I figured out at a young age that being a Christian in America was considered normal but being Seventh-day Adventist was weird. Or, at least, it felt strange enough to be worth hiding from kids at my middle school. My older brother’s silence on the topic at school was an unspoken agreement to what I already knew: We weren’t Catholic, Baptist, Lutheran, or Episcopalian—we were Seventh-day Adventist, and that wasn’t normal.

The fourth commandment was the pillar of my family’s faith and was the longest of God’s commands passed down to Moses on Mount Sinai. It was also the forgotten commandment, I was taught, and other Christians would disregard the sanctity of the Sabbath, which would be their cause for damnation and was the source of a unique Adventist pride. I would repeat the commandment with our church congregation, a collective pronouncement of the foundation on which our Church stands:

Remember the Sabbath day to keep it holy. Six days shall thou labor and do all thy work; but the seventh day is the Sabbath of the Lord thy God. In it, thou shalt not do any work. Thou, nor thy sons, nor thy daughters, nor thy manservant, nor thy maidservant, nor thy shepherd, nor thy stranger that is within thine gates.

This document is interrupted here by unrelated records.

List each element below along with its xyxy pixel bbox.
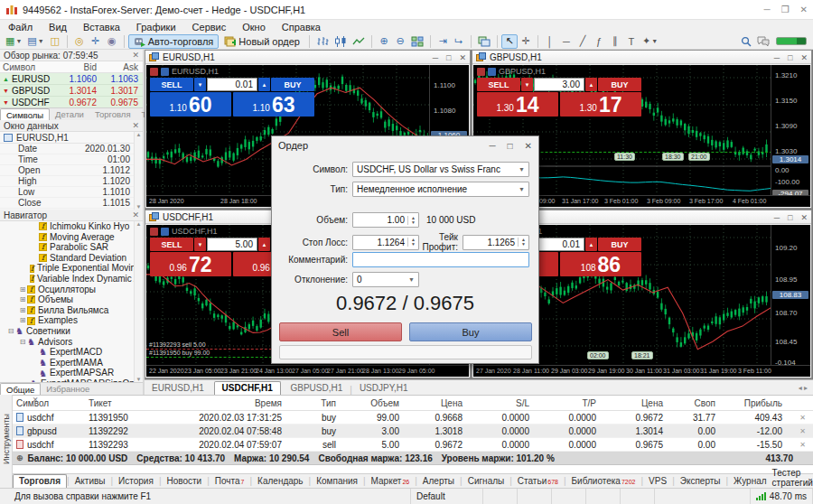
minimize-icon[interactable]: ─ — [774, 213, 780, 222]
toolbox-tab-6[interactable]: Календарь — [252, 475, 308, 488]
maximize-icon[interactable]: □ — [446, 53, 451, 62]
chevron-down-icon[interactable]: ▼ — [651, 38, 658, 44]
toolbox-tab-14[interactable]: Эксперты — [675, 475, 726, 488]
navigator-tab-2[interactable]: Избранное — [41, 383, 95, 395]
close-icon[interactable]: ✕ — [800, 53, 808, 62]
toolbox-tab-12[interactable]: Библиотека7202 — [566, 475, 641, 488]
chart-window-title-bar[interactable]: EURUSD,H1─□✕ — [145, 51, 470, 64]
position-row-2[interactable]: gbpusd113922922020.02.04 07:58:48buy3.00… — [13, 425, 813, 438]
tab-scroll-arrows[interactable]: ◂ ▸ — [793, 384, 813, 392]
buy-price-box[interactable]: 10886 — [560, 252, 641, 276]
navigator-item[interactable]: ⊞fБилла Вильямса — [0, 305, 134, 316]
column-header-9[interactable]: Цена — [600, 398, 667, 408]
profile-selector[interactable]: Default — [411, 489, 483, 504]
connection-status[interactable]: 48.70 ms — [750, 489, 813, 504]
column-header-bid[interactable]: Bid — [60, 62, 101, 72]
spinner-icons[interactable]: ▲▼ — [518, 238, 528, 247]
auto-trading-button[interactable]: Авто-торговля — [128, 34, 220, 49]
toolbox-tab-8[interactable]: Маркет26 — [366, 475, 416, 488]
window-controls[interactable]: ─□✕ — [766, 52, 808, 62]
toolbox-tab-15[interactable]: Журнал — [728, 475, 772, 488]
close-position-icon[interactable]: ✕ — [786, 441, 813, 449]
window-controls[interactable]: ─□✕ — [425, 52, 466, 62]
sell-button[interactable]: SELL — [477, 78, 520, 91]
navigator-item[interactable]: ♞ExpertMAMA — [0, 358, 134, 369]
navigator-item[interactable]: ⊞fОбъемы — [0, 294, 134, 305]
buy-button[interactable]: BUY — [598, 78, 641, 91]
toolbox-tab-3[interactable]: История — [113, 475, 159, 488]
toolbox-tab-10[interactable]: Сигналы — [463, 475, 510, 488]
sell-price-box[interactable]: 1.3014 — [477, 92, 558, 117]
position-row-1[interactable]: usdchf113919502020.02.03 17:31:25buy99.0… — [13, 411, 813, 425]
buy-price-box[interactable]: 1.1063 — [233, 92, 314, 117]
column-header-10[interactable]: Своп — [667, 398, 719, 408]
new-chart-icon[interactable]: ▦▼ — [3, 34, 24, 49]
zoom-out-icon[interactable]: ⊖ — [392, 34, 408, 49]
sell-price-box[interactable]: 1.1060 — [150, 92, 231, 117]
chart-window-title-bar[interactable]: GBPUSD,H1─□✕ — [472, 51, 811, 64]
market-watch-row-eurusd[interactable]: ▲EURUSD1.10601.1063 — [0, 73, 143, 85]
navigator-item[interactable]: fParabolic SAR — [0, 242, 134, 253]
menu-item-7[interactable]: Справка — [274, 21, 329, 33]
navigator-item[interactable]: fIchimoku Kinko Hyo — [0, 221, 134, 232]
toolbox-tab-11[interactable]: Статьи678 — [512, 475, 564, 488]
column-header-5[interactable]: Объем — [340, 398, 403, 408]
menu-item-1[interactable]: Файл — [0, 21, 41, 33]
scrollbar[interactable]: ▲▼ — [134, 221, 143, 382]
column-header-7[interactable]: S/L — [466, 398, 533, 408]
close-icon[interactable]: ✕ — [132, 210, 139, 219]
maximize-icon[interactable]: □ — [788, 53, 792, 62]
collapse-icon[interactable]: ⊟ — [6, 326, 15, 337]
close-icon[interactable]: ✕ — [525, 141, 532, 151]
navigator-item[interactable]: fMoving Average — [0, 232, 134, 243]
trendline-icon[interactable]: ╱ — [575, 34, 591, 49]
maximize-icon[interactable]: □ — [508, 141, 513, 151]
symbol-select[interactable]: USDCHF, US Dollar vs Swiss Franc▼ — [352, 162, 529, 177]
price-scale[interactable]: 1.32101.31501.30901.30301.30140.00-100.0… — [771, 65, 810, 197]
collapse-icon[interactable]: ⊟ — [18, 337, 27, 348]
volume-input[interactable]: 5.00 — [207, 238, 257, 251]
stop-loss-input[interactable]: 1.1264 ▲▼ — [352, 235, 419, 250]
volume-input[interactable]: 1.00 ▲▼ — [352, 212, 419, 228]
chart-mode-icon[interactable] — [488, 68, 496, 76]
navigator-item[interactable]: ⊟♞Advisors — [0, 337, 134, 348]
expand-icon[interactable]: ⊞ — [18, 305, 27, 316]
scrollbar[interactable]: ▲▼ — [134, 132, 143, 210]
volume-up-icon[interactable]: ▲ — [585, 238, 597, 251]
navigator-item[interactable]: ♞ExpertMACD — [0, 347, 134, 358]
line-chart-icon[interactable] — [350, 34, 368, 49]
navigator-item[interactable]: ⊟♞Советники — [0, 326, 134, 337]
window-controls[interactable]: ─□✕ — [766, 212, 808, 222]
column-header-4[interactable]: Тип — [285, 398, 340, 408]
navigator-item[interactable]: ♞ExpertMAPSAR — [0, 368, 134, 378]
deviation-select[interactable]: 0▼ — [352, 272, 419, 287]
vertical-line-icon[interactable]: │ — [542, 34, 558, 49]
toolbox-tab-9[interactable]: Алерты — [417, 475, 460, 488]
close-icon[interactable]: ✕ — [132, 51, 139, 60]
toolbox-tab-7[interactable]: Компания — [311, 475, 363, 488]
panel-toggle-icon[interactable] — [150, 228, 158, 236]
navigator-item[interactable]: fStandard Deviation — [0, 253, 134, 264]
column-header-symbol[interactable]: Символ — [0, 62, 60, 72]
volume-down-icon[interactable]: ▼ — [194, 238, 206, 251]
buy-price-box[interactable]: 1.3017 — [560, 92, 641, 117]
volume-input[interactable]: 0.01 — [207, 78, 257, 91]
position-row-3[interactable]: usdchf113922932020.02.04 07:59:07sell5.0… — [13, 438, 813, 452]
market-watch-tab-2[interactable]: Детали — [50, 108, 89, 120]
navigator-item[interactable]: fVariable Index Dynamic A — [0, 274, 134, 285]
market-watch-tab-3[interactable]: Торговля — [89, 108, 136, 120]
terminal-signal-icon[interactable]: ◉ — [104, 34, 120, 49]
column-header-ask[interactable]: Ask — [101, 62, 143, 72]
panel-toggle-icon[interactable] — [477, 68, 485, 76]
menu-item-4[interactable]: Графики — [128, 21, 184, 33]
horizontal-line-icon[interactable]: ─ — [558, 34, 575, 49]
history-center-icon[interactable]: ◫ — [47, 34, 63, 49]
close-position-icon[interactable]: ✕ — [786, 414, 813, 422]
close-icon[interactable]: ✕ — [32, 368, 40, 433]
column-header-6[interactable]: Цена — [403, 398, 466, 408]
sell-button[interactable]: SELL — [150, 78, 193, 91]
navigator-item[interactable]: fTriple Exponential Movin — [0, 263, 134, 274]
minimize-icon[interactable]: ─ — [489, 141, 495, 151]
volume-up-icon[interactable]: ▲ — [585, 78, 597, 91]
close-icon[interactable]: ✕ — [800, 213, 808, 222]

For in six days the Lord made heaven and Earth, the sea, and all that in them is, and rested the seventh day, wherefore the Lord blessed the seventh day, and hallowed it.

Specific rules around the Sabbath varied across families and regions, from simply taking the day off work, to a more conservative view that included preparing your food the day beforehand because cooking on the Sabbath itself would be work. In Michigan, my family was closer to the latter. During the Sabbath, I couldn’t watch TV, play sports or video games, cook, clean, or listen to secular music. As a general rule, if I had to question whether it brought glory to God, it likely didn’t and shouldn’t be done on the Sabbath.

As a kid, my job was to find the loopholes.